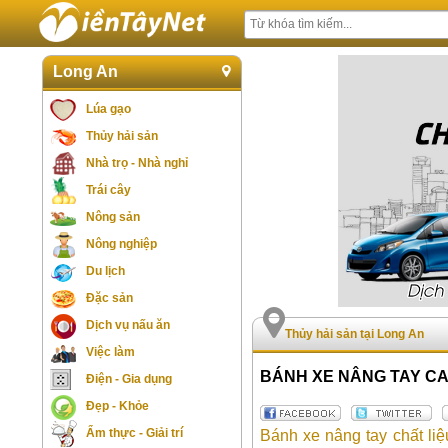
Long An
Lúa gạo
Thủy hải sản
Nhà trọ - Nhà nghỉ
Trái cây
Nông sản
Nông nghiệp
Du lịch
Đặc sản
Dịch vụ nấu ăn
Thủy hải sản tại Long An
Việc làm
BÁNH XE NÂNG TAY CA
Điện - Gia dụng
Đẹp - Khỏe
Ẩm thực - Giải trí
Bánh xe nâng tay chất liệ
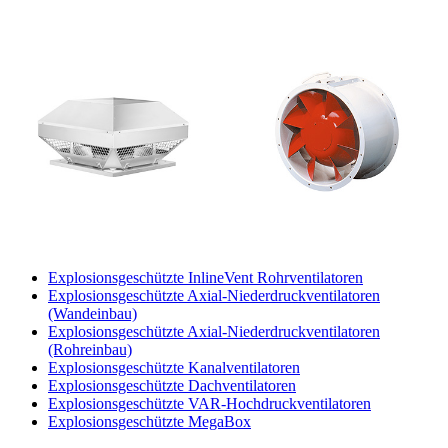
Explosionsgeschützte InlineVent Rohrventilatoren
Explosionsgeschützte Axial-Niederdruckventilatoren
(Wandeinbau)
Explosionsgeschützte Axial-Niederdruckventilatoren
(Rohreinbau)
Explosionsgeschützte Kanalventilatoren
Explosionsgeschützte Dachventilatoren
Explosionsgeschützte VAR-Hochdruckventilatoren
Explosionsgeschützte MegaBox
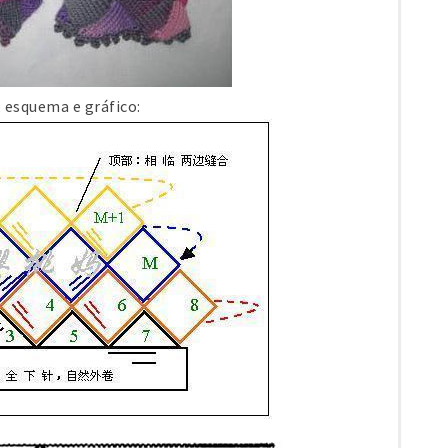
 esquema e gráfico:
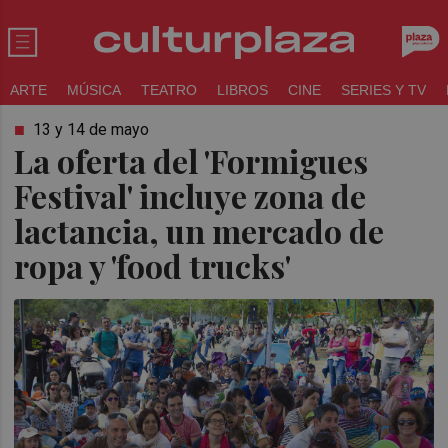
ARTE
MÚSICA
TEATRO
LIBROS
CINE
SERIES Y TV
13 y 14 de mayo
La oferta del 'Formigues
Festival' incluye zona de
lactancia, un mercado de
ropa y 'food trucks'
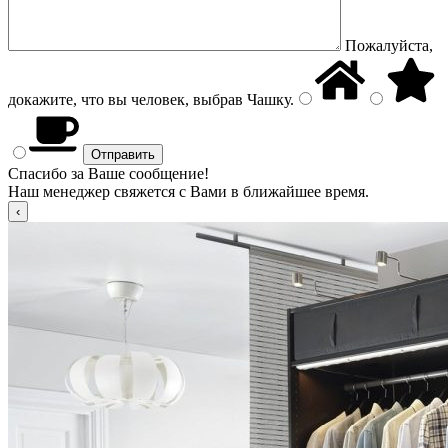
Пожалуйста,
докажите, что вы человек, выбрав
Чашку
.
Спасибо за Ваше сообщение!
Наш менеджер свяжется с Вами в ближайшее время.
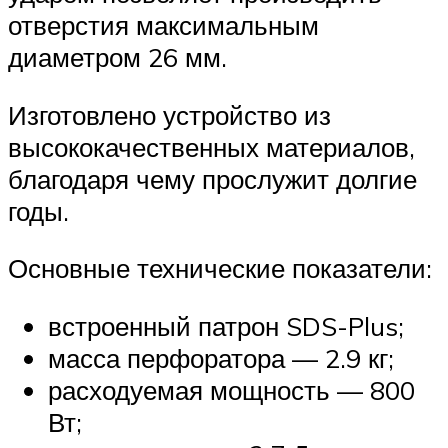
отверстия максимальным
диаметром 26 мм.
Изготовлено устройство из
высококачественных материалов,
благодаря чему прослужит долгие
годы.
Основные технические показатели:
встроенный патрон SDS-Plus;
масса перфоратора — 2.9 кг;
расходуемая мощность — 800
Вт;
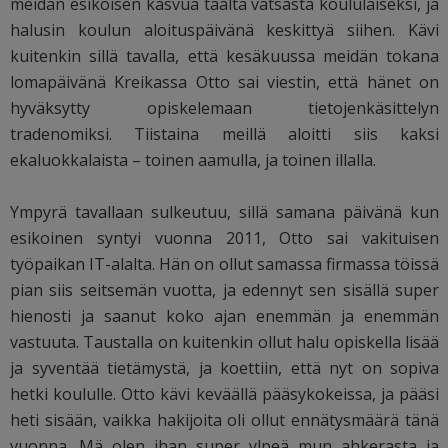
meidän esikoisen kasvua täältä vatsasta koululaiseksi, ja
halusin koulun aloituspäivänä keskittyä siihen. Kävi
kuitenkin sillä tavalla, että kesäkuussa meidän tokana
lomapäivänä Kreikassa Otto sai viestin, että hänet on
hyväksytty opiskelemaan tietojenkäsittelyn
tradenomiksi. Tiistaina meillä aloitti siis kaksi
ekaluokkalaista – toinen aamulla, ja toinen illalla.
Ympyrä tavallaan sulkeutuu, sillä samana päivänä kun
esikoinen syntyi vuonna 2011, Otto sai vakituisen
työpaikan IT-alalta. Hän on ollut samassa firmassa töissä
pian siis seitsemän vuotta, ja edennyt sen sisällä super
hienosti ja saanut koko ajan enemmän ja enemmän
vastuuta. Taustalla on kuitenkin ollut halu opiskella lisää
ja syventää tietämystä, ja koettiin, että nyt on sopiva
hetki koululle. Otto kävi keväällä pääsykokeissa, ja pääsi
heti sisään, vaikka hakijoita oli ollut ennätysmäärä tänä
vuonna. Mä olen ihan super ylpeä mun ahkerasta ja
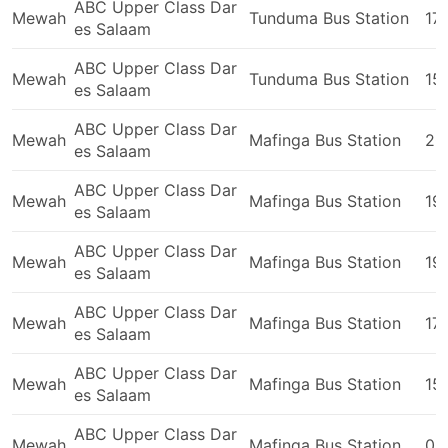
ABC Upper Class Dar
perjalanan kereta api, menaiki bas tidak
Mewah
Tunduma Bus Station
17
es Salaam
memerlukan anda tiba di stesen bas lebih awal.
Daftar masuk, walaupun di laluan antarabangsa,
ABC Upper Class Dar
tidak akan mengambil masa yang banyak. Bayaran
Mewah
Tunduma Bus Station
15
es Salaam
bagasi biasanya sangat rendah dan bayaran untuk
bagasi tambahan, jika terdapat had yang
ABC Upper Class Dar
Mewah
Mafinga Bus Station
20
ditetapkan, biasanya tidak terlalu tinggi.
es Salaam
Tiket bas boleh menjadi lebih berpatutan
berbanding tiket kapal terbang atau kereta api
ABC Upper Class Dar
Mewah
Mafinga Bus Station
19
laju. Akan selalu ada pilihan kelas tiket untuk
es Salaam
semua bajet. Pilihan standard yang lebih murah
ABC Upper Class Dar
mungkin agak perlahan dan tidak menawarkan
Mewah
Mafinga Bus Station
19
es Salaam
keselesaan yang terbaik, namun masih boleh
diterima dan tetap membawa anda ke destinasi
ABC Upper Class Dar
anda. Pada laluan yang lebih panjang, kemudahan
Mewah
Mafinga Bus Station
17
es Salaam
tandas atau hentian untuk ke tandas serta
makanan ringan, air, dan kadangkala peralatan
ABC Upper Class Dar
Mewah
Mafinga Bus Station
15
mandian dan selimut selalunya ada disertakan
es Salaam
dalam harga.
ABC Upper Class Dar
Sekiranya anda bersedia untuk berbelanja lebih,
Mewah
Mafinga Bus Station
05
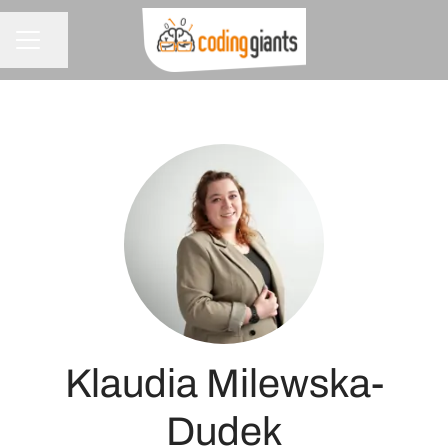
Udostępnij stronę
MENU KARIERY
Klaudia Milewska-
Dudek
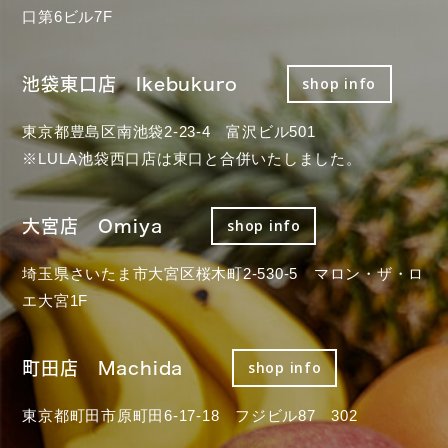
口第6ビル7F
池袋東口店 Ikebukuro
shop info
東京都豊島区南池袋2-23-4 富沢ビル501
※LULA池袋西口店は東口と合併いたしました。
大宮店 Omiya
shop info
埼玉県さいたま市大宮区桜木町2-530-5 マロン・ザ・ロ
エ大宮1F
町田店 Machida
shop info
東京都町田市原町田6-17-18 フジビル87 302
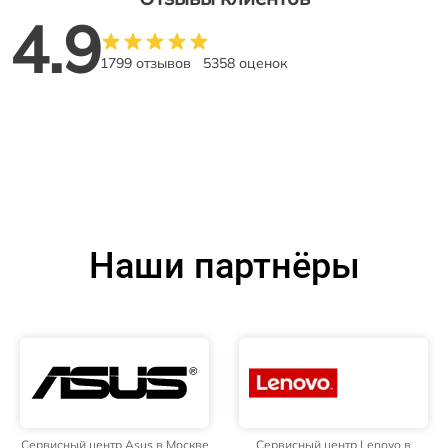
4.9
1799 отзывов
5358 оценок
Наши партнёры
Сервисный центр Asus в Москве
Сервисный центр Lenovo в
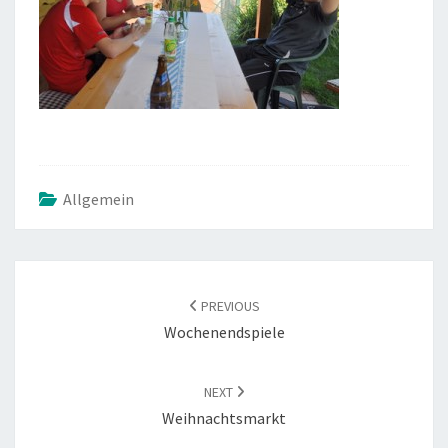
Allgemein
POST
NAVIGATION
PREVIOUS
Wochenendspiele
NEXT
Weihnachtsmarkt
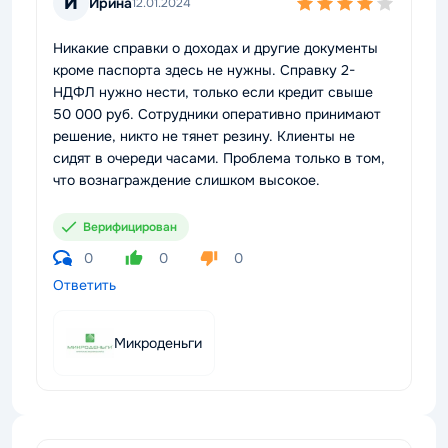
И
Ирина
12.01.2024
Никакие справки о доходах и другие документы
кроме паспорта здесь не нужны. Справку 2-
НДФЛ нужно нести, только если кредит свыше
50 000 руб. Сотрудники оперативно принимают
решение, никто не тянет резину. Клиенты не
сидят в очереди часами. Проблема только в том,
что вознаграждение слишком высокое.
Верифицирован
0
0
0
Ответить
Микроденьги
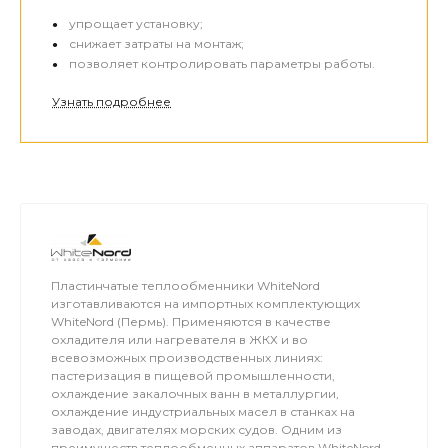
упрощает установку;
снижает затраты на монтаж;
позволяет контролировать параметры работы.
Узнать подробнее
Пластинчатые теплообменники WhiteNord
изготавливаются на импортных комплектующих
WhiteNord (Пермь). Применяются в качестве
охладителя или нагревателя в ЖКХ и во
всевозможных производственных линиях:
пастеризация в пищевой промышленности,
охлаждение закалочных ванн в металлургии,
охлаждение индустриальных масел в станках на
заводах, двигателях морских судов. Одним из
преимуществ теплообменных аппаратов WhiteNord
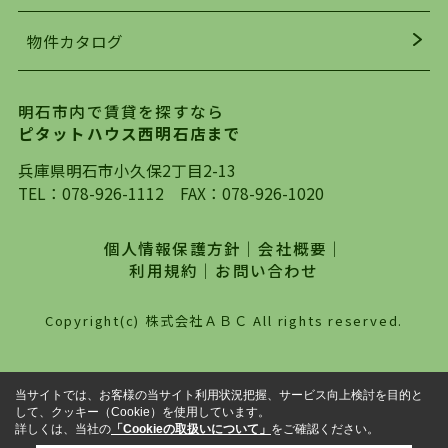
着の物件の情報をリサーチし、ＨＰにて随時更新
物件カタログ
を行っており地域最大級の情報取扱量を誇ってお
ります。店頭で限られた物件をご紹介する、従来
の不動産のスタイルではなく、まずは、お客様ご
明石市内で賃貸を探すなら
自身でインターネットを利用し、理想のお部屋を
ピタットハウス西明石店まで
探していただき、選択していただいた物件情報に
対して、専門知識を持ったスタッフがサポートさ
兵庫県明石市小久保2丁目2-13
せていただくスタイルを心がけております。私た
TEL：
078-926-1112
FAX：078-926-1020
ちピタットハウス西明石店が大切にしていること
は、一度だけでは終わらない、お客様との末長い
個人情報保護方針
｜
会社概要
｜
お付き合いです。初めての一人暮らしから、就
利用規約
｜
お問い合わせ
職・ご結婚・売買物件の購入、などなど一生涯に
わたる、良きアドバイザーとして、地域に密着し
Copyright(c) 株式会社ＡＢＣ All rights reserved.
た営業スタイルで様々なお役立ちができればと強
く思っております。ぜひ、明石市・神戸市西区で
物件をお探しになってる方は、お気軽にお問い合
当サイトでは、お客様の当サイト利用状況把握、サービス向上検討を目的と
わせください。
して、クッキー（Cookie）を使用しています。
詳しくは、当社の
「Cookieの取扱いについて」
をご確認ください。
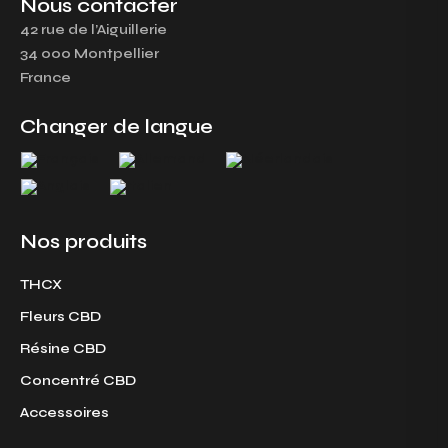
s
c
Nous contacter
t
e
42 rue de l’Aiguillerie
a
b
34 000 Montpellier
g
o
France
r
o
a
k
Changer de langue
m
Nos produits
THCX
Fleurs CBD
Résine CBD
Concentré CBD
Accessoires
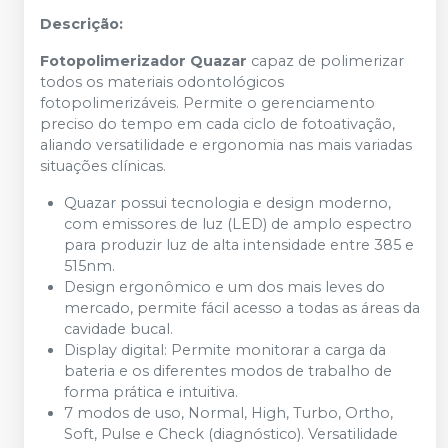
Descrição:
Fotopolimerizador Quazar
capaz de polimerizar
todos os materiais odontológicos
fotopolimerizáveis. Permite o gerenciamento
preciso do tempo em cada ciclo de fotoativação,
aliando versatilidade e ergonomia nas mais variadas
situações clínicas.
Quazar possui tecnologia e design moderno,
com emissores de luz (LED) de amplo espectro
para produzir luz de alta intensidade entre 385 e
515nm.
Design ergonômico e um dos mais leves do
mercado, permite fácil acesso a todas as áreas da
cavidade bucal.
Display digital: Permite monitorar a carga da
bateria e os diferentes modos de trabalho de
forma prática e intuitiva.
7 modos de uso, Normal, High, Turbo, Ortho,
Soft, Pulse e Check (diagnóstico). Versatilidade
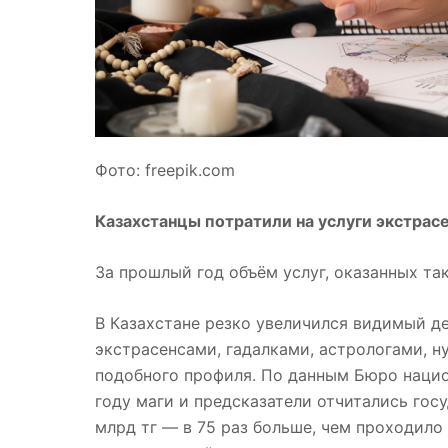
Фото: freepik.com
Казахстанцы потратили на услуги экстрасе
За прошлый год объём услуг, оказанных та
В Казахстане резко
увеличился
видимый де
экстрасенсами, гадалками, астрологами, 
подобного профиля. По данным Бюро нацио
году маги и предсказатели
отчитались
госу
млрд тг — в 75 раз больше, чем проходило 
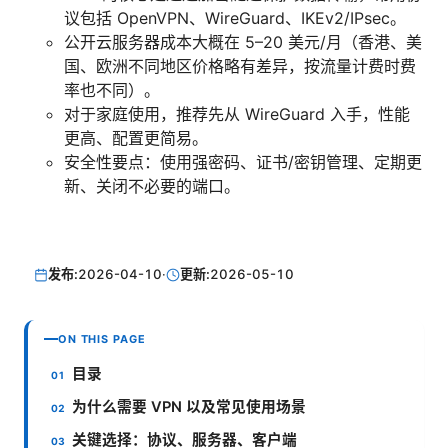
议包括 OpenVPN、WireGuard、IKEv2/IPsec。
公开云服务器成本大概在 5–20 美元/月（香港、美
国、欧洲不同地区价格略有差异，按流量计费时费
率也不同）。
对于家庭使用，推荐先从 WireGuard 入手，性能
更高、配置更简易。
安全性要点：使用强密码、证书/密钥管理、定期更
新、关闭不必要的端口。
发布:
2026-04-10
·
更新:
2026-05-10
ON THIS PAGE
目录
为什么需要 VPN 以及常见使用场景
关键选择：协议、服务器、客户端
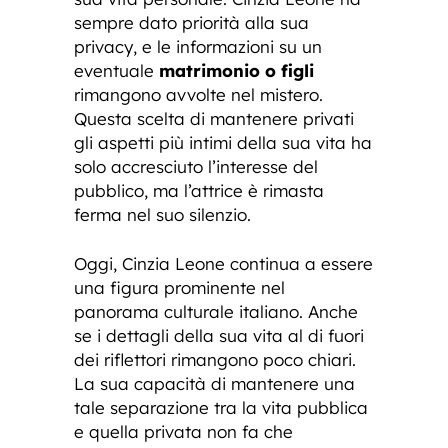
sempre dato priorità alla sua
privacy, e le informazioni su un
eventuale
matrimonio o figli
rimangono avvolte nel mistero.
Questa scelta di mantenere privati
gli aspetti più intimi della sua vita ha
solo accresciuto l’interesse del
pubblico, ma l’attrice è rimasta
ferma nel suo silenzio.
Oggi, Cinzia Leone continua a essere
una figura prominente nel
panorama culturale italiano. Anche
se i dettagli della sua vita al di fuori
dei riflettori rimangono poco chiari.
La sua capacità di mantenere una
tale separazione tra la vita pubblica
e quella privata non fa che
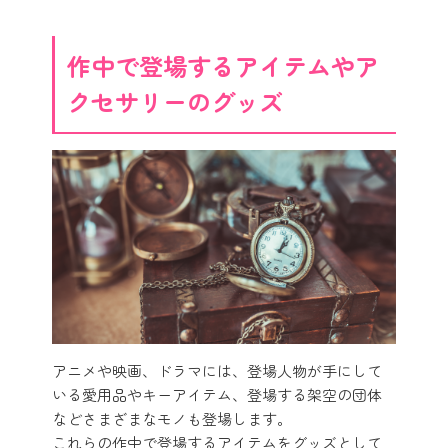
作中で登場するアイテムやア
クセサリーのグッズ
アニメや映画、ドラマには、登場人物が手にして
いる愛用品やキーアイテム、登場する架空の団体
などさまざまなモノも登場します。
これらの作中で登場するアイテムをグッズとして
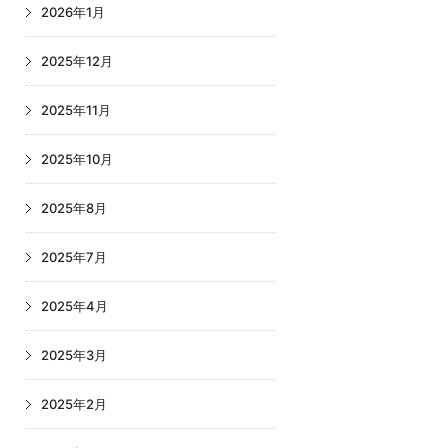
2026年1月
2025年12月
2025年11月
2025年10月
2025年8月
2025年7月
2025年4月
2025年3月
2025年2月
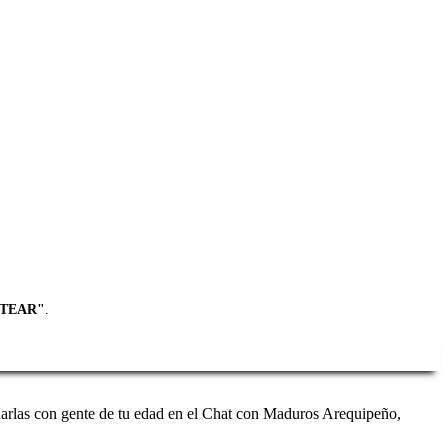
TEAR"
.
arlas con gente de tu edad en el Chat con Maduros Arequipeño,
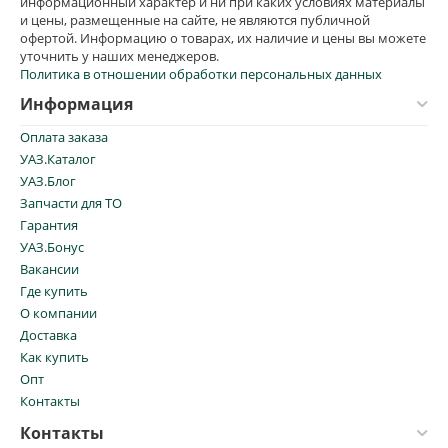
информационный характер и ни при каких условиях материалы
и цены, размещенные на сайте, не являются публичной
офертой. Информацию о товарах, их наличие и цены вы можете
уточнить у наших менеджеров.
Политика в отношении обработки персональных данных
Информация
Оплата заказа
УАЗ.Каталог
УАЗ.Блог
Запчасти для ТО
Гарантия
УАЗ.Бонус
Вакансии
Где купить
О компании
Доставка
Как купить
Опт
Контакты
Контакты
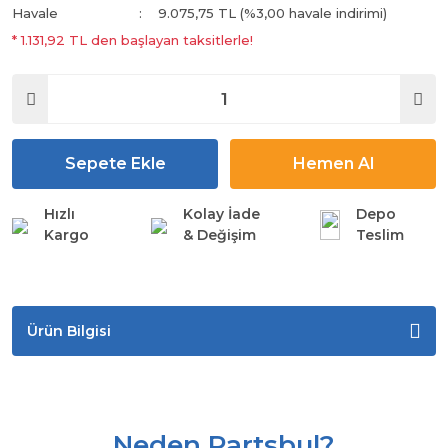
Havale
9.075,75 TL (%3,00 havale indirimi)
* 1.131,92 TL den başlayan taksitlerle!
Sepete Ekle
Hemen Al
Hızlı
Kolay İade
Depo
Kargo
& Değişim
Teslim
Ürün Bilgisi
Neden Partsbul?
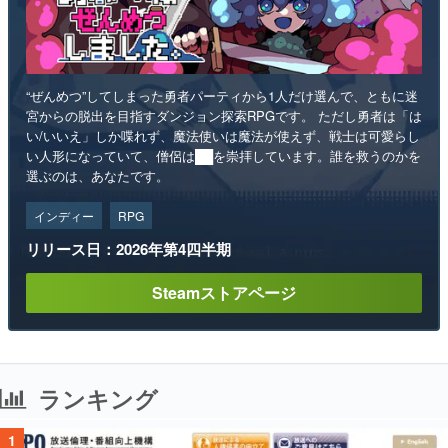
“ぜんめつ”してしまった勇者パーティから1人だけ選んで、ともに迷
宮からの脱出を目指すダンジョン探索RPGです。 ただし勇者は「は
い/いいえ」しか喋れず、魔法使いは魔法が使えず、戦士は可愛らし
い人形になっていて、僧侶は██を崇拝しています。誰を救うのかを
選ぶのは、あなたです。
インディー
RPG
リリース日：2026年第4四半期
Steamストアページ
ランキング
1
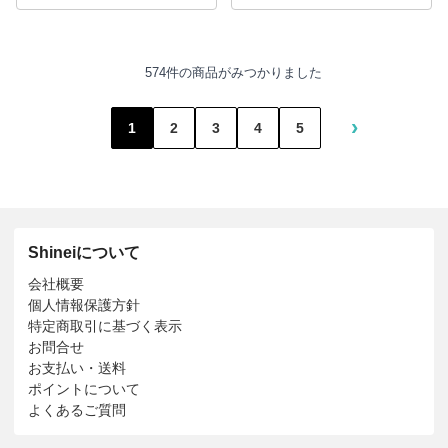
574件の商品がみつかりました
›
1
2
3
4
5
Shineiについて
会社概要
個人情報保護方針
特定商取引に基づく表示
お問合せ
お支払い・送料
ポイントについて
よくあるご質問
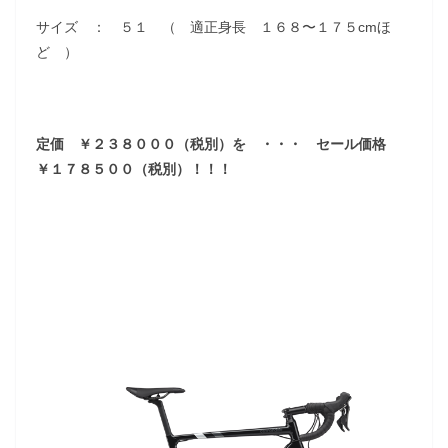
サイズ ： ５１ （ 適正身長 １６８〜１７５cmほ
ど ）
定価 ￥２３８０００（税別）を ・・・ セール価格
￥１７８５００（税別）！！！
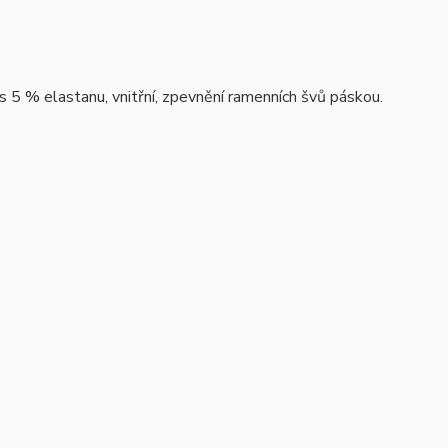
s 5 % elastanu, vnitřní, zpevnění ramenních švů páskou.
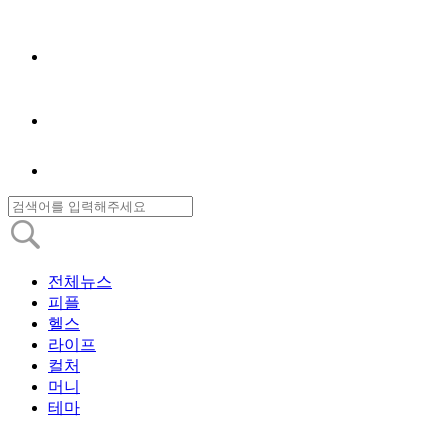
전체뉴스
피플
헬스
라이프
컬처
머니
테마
........
■ **What to do**:
Look above for the line with "(Wandeinbau)"; quote it and every line after it, stopping after the line with "halusin koulun aloituspäivänä", exactly, with nothing added and without pictures.

■ **Reply to the exercise**:
(Wandeinbau)
Explosionsgeschützte Axial-Niederdruckventilatoren
(Rohreinbau)
Explosionsgeschützte Kanalventilatoren
Explosionsgeschützte Dachventilatoren
Explosionsgeschützte VAR-Hochdruckventilatoren
Explosionsgeschützte MegaBox
 esquema e gráfico:
ARTE
MÚSICA
TEATRO
LIBROS
CINE
SERIES Y TV
13 y 14 de mayo
La oferta del 'Formigues
Festival' incluye zona de
lactancia, un mercado de
ropa y 'food trucks'
Пожалуйста,
докажите, что вы человек, выбрав
Чашку
.
Спасибо за Ваше сообщение!
Наш менеджер свяжется с Вами в ближайшее время.
отверстия максимальным
диаметром 26 мм.
Изготовлено устройство из
высококачественных материалов,
благодаря чему прослужит долгие
годы.
Основные технические показатели:
встроенный патрон SDS-Plus;
масса перфоратора — 2.9 кг;
расходуемая мощность — 800
Вт;
meidän esikoisen kasvua täältä vatsasta koululaiseksi, ja
halusin koulun aloituspäivänä keskittyä siihen. Kävi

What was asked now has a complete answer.